To cast a wide net, the paper's first author Robert Manguso, a graduate student in Dr. Haining's lab, started by engineering the melanoma skin cancer cells so that they all contained Cas9, the “cutting” enzyme that is part of the CRISPR editing system. Then, using a virus as a delivery vehicle, he programmed each cell with a different single-guide RNA (sgRNA) sequence of genetic code. In combination with the Cas9 enzyme, the sgRNA codes—about 20 amino acids in length—enabled 2368 different genes to be eliminated.
By injecting the tumor cells into mice and treating them with PD-1 checkpoint inhibitors, Manguso was then able to tally up which modified tumor cells survived. Those that perished had been sensitized to PD-1 blockade as a result of their missing gene.

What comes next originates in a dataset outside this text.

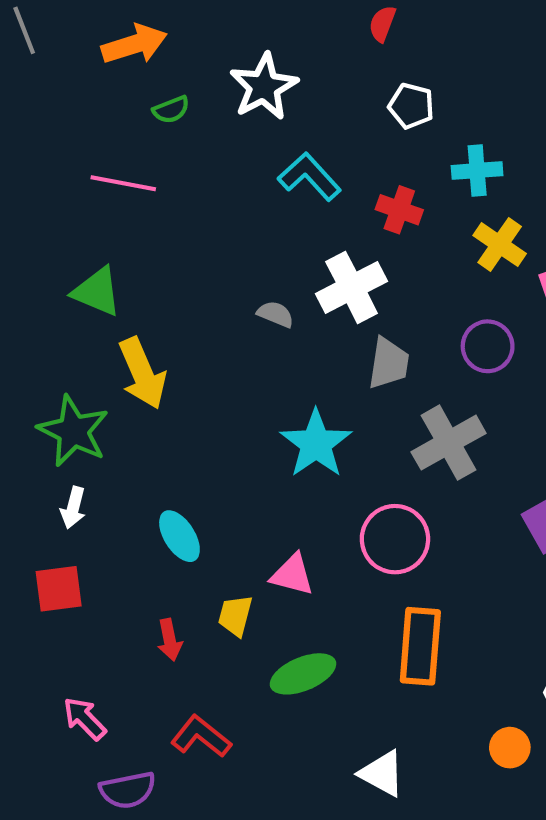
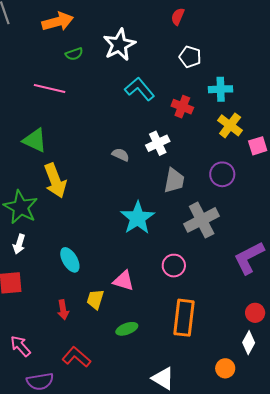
white cross: (352, 287) -> (158, 143), size x0.7
pink circle: (395, 539) -> (174, 266), size x0.7
green ellipse: (303, 674) -> (127, 329), size x0.7

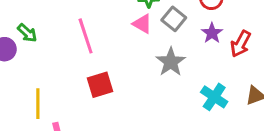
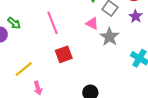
pink triangle: (142, 24) -> (92, 23), moved
yellow line: (38, 104) -> (24, 69), turned 54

“Ptpn2 usually puts the brakes on the immune signaling pathways that would otherwise smother cancer cells,” Dr. Haining pointed out. “Deleting Ptpn2 ramps up those immune signaling pathways, making tumor cells grow slower and die more easily under immune attack.”
With the new screening approach in hand, Dr. Haining's team is quickly scaling up their efforts to search for additional novel drug targets that could boost immunotherapy.

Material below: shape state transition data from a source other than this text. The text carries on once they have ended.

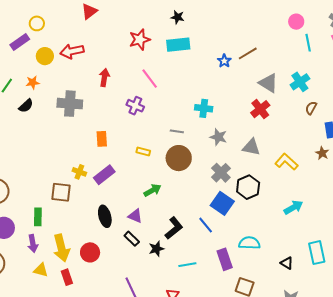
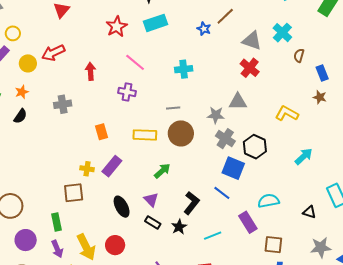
gray cross: (70, 104) -> (63, 104), size x0.7
cyan cross: (204, 108) -> (184, 69), moved
gray star: (218, 137) -> (216, 115), moved
gray triangle: (251, 147) -> (238, 102), moved
yellow rectangle: (143, 151) -> (145, 135), size x1.6
purple triangle: (135, 216) -> (151, 200), turned 35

Dr. Haining says the team is expanding their approach to move from screening thousands of genes at a time to eventually being able to screen the whole genome, and to move beyond melanoma to colon, lung, and renal carcinomas, and more. He's assembled a large team of scientists spanning Dana-Farber/Boston Children's and the Broad Institute to tackle the technical challenges that accompany screening efforts on such a large scale.
In the meantime, while additional potential drug targets are likely around the corner, Dr. Haining's team is taking action based on their findings about Ptpn2. “We're thinking hard about what a Ptpn2 inhibitor would look like,” said Dr. Haining. “It's easy to imagine making a small-molecule drug that turns off Ptpn2.”